En clair
Le droit constaté est un principe comptable qui consiste à enregistrer une opération (recette ou dépense) dès que l'obligation juridique existe, sans attendre le mouvement d'argent réel. Par exemple, une entreprise enregistre une vente dès qu'elle livre le produit et émet la facture, même si le client ne paiera que dans 30 jours.
Étymologie
Issu du vocabulaire juridique et financier. « Droit » désigne ici la créance ou la dette légale, et « constaté » vient du latin constatare, signifiant établir la preuve ou l'existence d'un fait.
Exemples concrets
- Une mairie émet des avis de taxe foncière : la recette est inscrite en « droit constaté » dès l'envoi des avis, avant même que les administrés ne paient.

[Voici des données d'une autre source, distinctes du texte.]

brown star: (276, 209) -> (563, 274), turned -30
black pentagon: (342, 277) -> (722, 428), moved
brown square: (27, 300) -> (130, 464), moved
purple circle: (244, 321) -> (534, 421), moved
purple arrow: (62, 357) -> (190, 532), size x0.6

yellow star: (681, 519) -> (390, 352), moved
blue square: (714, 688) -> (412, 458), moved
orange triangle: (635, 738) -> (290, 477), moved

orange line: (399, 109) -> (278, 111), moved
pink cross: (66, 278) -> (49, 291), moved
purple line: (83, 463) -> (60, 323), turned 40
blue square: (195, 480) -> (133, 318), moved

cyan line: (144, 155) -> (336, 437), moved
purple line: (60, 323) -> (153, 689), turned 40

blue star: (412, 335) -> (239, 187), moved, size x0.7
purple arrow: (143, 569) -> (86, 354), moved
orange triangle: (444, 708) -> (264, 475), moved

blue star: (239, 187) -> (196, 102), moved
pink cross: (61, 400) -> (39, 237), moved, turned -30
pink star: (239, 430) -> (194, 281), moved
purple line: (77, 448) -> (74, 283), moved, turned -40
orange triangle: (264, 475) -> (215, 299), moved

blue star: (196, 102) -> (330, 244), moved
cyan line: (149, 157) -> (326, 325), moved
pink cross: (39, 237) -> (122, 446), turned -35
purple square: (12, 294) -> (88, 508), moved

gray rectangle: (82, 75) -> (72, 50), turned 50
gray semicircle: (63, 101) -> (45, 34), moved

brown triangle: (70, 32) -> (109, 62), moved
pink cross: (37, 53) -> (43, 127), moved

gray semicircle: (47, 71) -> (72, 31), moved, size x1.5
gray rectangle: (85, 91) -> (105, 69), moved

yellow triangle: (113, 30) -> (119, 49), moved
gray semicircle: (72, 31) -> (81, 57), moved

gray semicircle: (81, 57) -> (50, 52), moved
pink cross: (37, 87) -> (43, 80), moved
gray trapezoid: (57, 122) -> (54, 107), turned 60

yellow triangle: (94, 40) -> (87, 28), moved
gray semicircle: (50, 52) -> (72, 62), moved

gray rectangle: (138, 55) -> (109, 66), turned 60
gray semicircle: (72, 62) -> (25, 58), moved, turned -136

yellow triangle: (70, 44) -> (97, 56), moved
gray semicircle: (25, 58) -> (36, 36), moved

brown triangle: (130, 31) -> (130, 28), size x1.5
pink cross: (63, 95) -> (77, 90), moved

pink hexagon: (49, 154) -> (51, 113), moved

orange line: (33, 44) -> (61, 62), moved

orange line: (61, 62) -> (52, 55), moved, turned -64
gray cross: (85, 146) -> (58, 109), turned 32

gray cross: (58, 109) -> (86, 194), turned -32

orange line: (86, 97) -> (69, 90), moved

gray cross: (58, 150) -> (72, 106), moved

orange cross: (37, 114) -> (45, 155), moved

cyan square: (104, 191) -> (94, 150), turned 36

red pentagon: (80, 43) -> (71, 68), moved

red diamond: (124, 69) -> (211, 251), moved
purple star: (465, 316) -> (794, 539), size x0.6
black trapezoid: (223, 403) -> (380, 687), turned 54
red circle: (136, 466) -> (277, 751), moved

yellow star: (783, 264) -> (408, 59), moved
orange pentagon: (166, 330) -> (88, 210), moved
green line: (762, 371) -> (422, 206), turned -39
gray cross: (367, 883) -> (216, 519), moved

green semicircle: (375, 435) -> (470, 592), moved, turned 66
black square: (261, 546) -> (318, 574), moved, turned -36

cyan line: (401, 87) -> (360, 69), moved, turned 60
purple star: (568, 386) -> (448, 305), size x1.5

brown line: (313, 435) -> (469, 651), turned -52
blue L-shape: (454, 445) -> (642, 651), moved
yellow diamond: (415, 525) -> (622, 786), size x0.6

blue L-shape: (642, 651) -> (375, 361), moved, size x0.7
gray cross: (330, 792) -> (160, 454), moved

- Une PME livre une machine outil à un client le 20 décembre : elle doit constater le produit dans ses comptes de l'année, même si le règlement n'intervient qu'en janvier de l'année suivante.
Ne pas confondre avec…
Il s'oppose à la comptabilité de caisse (ou de trésorerie), où l'on n'enregistre les opérations qu'au moment de l'encaissement ou du décaissement effectif de l'argent.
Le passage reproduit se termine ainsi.